I’ve taught thousands of students about data and if there’s one concept I hope they’ve retained, it’s that summary statistics such as averages and medians compress information. Summary statistics take a set of numbers and try to represent them all with a single number.
The question is, as an analyst, are you comfortable with that compression? Do you feel like the statistic accurately represents the underlying data?

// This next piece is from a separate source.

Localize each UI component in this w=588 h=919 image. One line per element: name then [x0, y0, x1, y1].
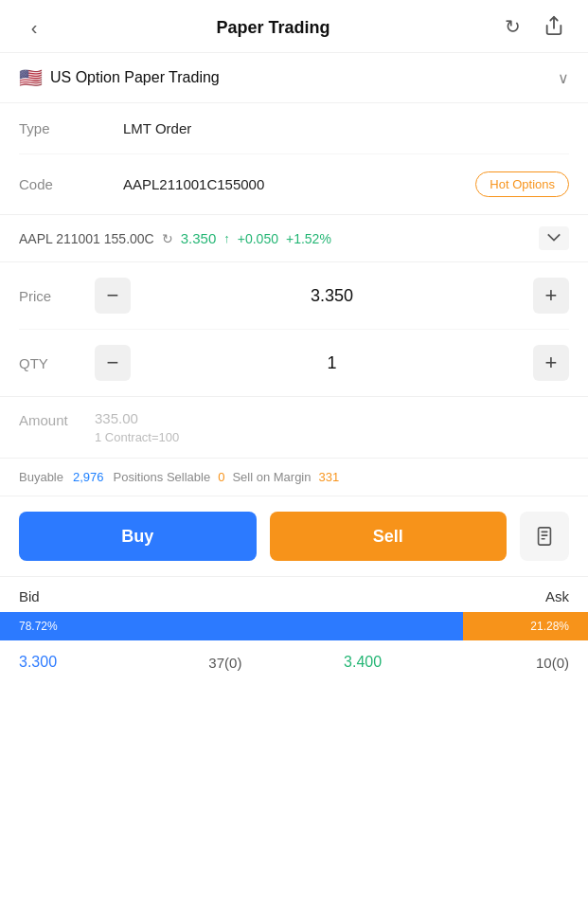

Let’s look at two sets of numbers, Scenario 1 and Scenario 2 showing how often users are using a feature per day:
Both scenarios have an average of 3.
So should we say that on average in both scenarios users on average are using the feature 3 times per day?
For the first scenario, 3 feels like a fair compression of the data because the data is fairly normally distributed. As an analyst though it’s still good to know what the maximum and minimum values are if you get asked more in-depth questions about the users’ behavior.
For the second Scenario, “3” feels completely inaccurate compression because the distribution of the data is highly skewed and you may consider 11 to be an outlier that should be excluded. If we excluded 11, 1 would be a very appropriate summary stat for scenario 2 since all underlying numbers were 1. If we don’t exclude 11 we would need to provide more context whenever presenting 3 as the summary stat because we really have one user (user 5) using the feature a lot and the rest not using it regularly.
With small data sets such as this example, we can look at the data itself to judge the fairness of a summary statistic but when the amount of data you are trying to compress gets big it is best to look at distributions to determine whether a stat fairly represents the data.
Every time you report a statistic, please look at the underlying data or the distribution to judge whether your compression of the data makes sense or not.